Figure 1 illustrates 3 examples of CT-scans in the coronal plane from patients with similar diameters and different acquisition lengths and/or protocol selections.
CT examination for urolithiasis in coronal section for three patients of similar diameters: (a) wrong acquisition length and protocol selection – DLP 206.1 mGy.cm (b) right protocol but wrong acquisition length – DLP 82.4 mGy.cm (c) right protocol selection using Tin Filter and right acquisition length – DLP 34.3 mGy.cm.
Table 2 summarizes the percentages and proportions of urolithiasis examinations conducted in compliance with the procedure for each radiologist.
Table 2
Compliance with Urolithiasis Procedure according to Radiologists.
FIRST AUDIT | SECOND AUDIT | ||
---|---|---|---|
RAD1 | 0 criterion | 41.18% (7/17) | 34.21% (13/38) |
At least 1 criterion | 58.82% (10/17) | 65.79% (25/38) | |
RAD2 | 0 criterion | 45% (9/20) | 24.14% (7/29) |
At least 1 criterion | 55% (11/20) | 75.86% (22/29) | |
RAD3 | 0 criterion | 55.56% (10/18) | 33.33% (8/24) |
At least 1 criterion | 44.44% (8/18) | 66.67% (16/24) | |
RAD4 | 0 criterion | 54.55% (6/11) | 56.25% (9/16) |
At least 1 criterion | 45.45% (5/11) | 43.75% (7/16) | |
RAD5 | 0 criterion | 62.5% (10/16) | 28.57% (4/14) |
At least 1 criterion | 37.5% (6/16) | 71.43% (10/14) | |
RAD6 | 0 criterion | 55.56% (10/18) | 23.08% (3/13) |
At least 1 criterion | 44.44% (8/18) | 76.92% (10/13) | |
RAD7 | 0 criterion | 0% (0/7) | 11.11% (1/9) |
At least 1 criterion | 100% (7/7) | 88.89% (8/9) | |
RAD8 | 0 criterion | 43.75% (7/16) | 40% (6/15) |
At least 1 criterion | 56.25% (9/16) | 60% (9/15) | |
RAD9 | 0 criterion | 25.81% (8/31) | 16.67% (5/30) |
At least 1 criterion | 74.19% (23/31) | 83.33% (25/30) | |
RAD10 | 0 criterion | 45% (9/20) | 14.29% (2/14) |
At least 1 criterion | 55% (11/20) | 85.71% (12/14) | |
RAD11 | 0 criterion | 0% (0/3) | 11.11% (2/18) |
At least 1 criterion | 100% (3/3) | 88.89% (16/18) | |
RAD12 | 0 criterion | 60% (6/10) | 100% (2/2) |
At least 1 criterion | 40% (4/10) | 0% (0/2) | |
Note: RAD = Radiologist.
The median DLP was 162.6 mGy.cm (p25: 77 | p75: 256.2) for the first audit and 95.2 mGy.cm (p25: 58.65 | p75: 216) for the second audit (p < 0.001).
Compared with Oliveri’s one-year control, which had reached a compliance of 85%, our first audit conducted five years later shows a drop to 55.65% of the compliance to the urolithiasis procedure and our second audit reached 69.42%.

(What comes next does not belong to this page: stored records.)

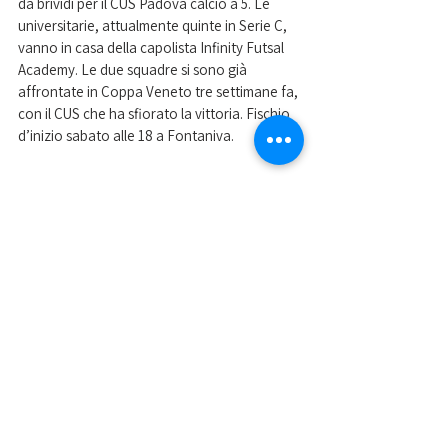
da brividi per il CUS Padova calcio a 5. Le 
universitarie, attualmente quinte in Serie C, 
vanno in casa della capolista Infinity Futsal 
Academy. Le due squadre si sono già 
affrontate in Coppa Veneto tre settimane fa, 
con il CUS che ha sfiorato la vittoria. Fischio 
d’inizio sabato alle 18 a Fontaniva.
Nella foto i ragazzi del volley festeggiano 
l'ultimo successo 
Mostra tutti
Post recenti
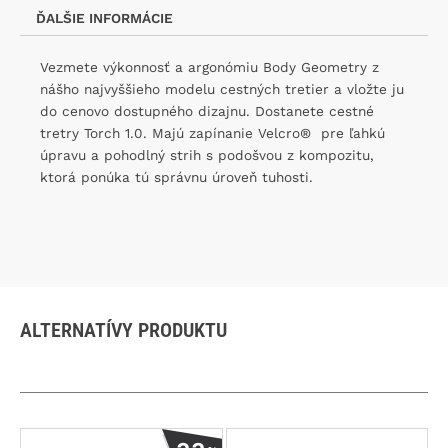
ĎALŠIE INFORMÁCIE
Vezmete výkonnosť a argonómiu Body Geometry z
nášho najvyššieho modelu cestných tretier a vložte ju
do cenovo dostupného dizajnu. Dostanete cestné
tretry Torch 1.0. Majú zapínanie Velcro® pre ľahkú
úpravu a pohodlný strih s podošvou z kompozitu,
ktorá ponúka tú správnu úroveň tuhosti.
ALTERNATÍVY PRODUKTU
Tento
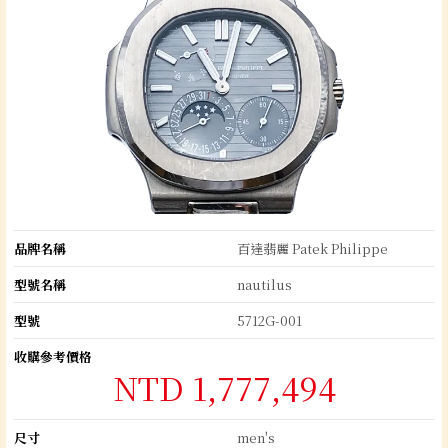
品牌名稱
百達翡麗 Patek Philippe
型號名稱
nautilus
型號
5712G-001
收購參考價格
NTD 1,777,494
尺寸
men's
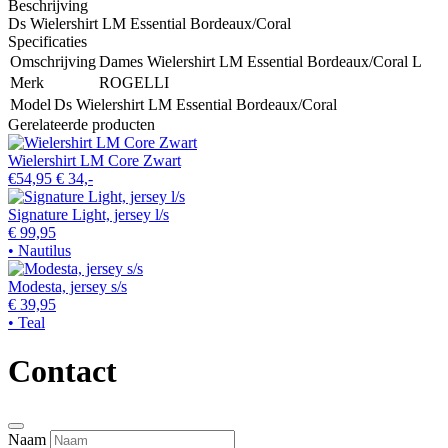
Beschrijving
Ds Wielershirt LM Essential Bordeaux/Coral
Specificaties
Omschrijving
Dames Wielershirt LM Essential Bordeaux/Coral L
Merk
ROGELLI
Model
Ds Wielershirt LM Essential Bordeaux/Coral
Gerelateerde producten
Wielershirt LM Core Zwart
€54,95
€ 34,-
Signature Light, jersey l/s
€ 99,95
• Nautilus
Modesta, jersey s/s
€ 39,95
• Teal
Contact
Naam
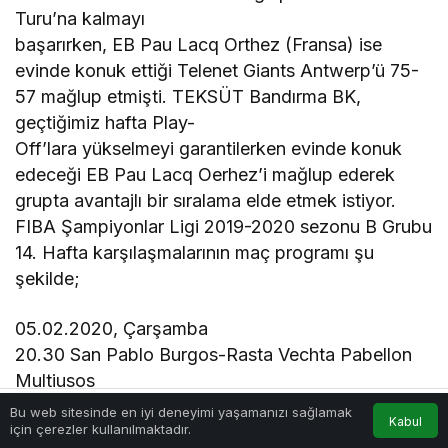
Turu’na kalmayı
başarırken, EB Pau Lacq Orthez (Fransa) ise
evinde konuk ettiği Telenet Giants Antwerp’ü 75-
57 mağlup etmişti. TEKSÜT Bandırma BK,
geçtiğimiz hafta Play-
Off’lara yükselmeyi garantilerken evinde konuk
edeceği EB Pau Lacq Oerhez’i mağlup ederek
grupta avantajlı bir sıralama elde etmek istiyor.
FIBA Şampiyonlar Ligi 2019-2020 sezonu B Grubu
14. Hafta karşılaşmalarının maç programı şu
şekilde;
05.02.2020, Çarşamba
20.30 San Pablo Burgos-Rasta Vechta Pabellon
Multiusos
Bu web sitesinde en iyi deneyimi yaşamanızı sağlamak
Kabul
için çerezler kullanılmaktadır.
Akış
Hesabım
Anasayfa
Göz Atın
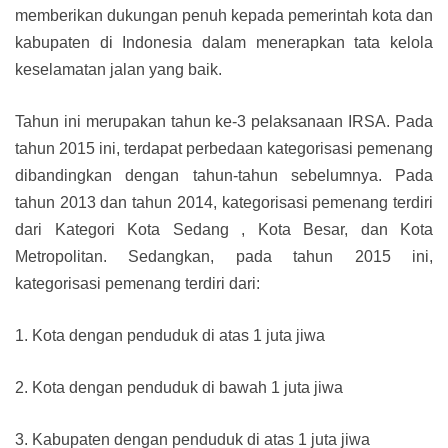
memberikan dukungan penuh kepada pemerintah kota dan
kabupaten di Indonesia dalam menerapkan tata kelola
keselamatan jalan yang baik.
Tahun ini merupakan tahun ke-3 pelaksanaan IRSA. Pada
tahun 2015 ini, terdapat perbedaan kategorisasi pemenang
dibandingkan dengan tahun-tahun sebelumnya. Pada
tahun 2013 dan tahun 2014, kategorisasi pemenang terdiri
dari Kategori Kota Sedang , Kota Besar, dan Kota
Metropolitan. Sedangkan, pada tahun 2015 ini,
kategorisasi pemenang terdiri dari:
1. Kota dengan penduduk di atas 1 juta jiwa
2. Kota dengan penduduk di bawah 1 juta jiwa
3. Kabupaten dengan penduduk di atas 1 juta jiwa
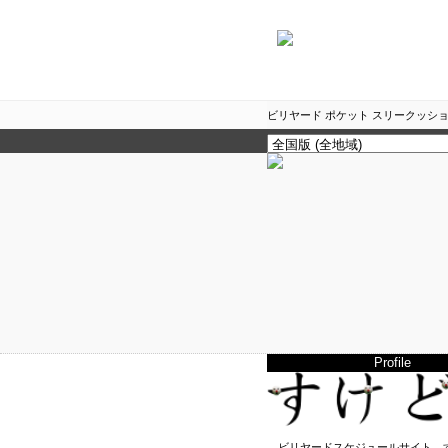
ビリヤード ポケット スリークッショ
Profile
ビリヤードスケジュールサイト、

Our study showed that 1) while procedures are established to optimize the radiation dose, compliance remains imperfect; 2) surveying compliance with procedures and informing the radiology staff on this compliance increases compliance over time; 3) the increase is not statistically significant for every hospital, even though they belong to the same health group and radiology department; 4) compliance with the second criteria (shortening the acquisition length) is lower than that of selecting the appropriate reduced-dose protocol; and 5) compared with the 2016 study, compliance dropped.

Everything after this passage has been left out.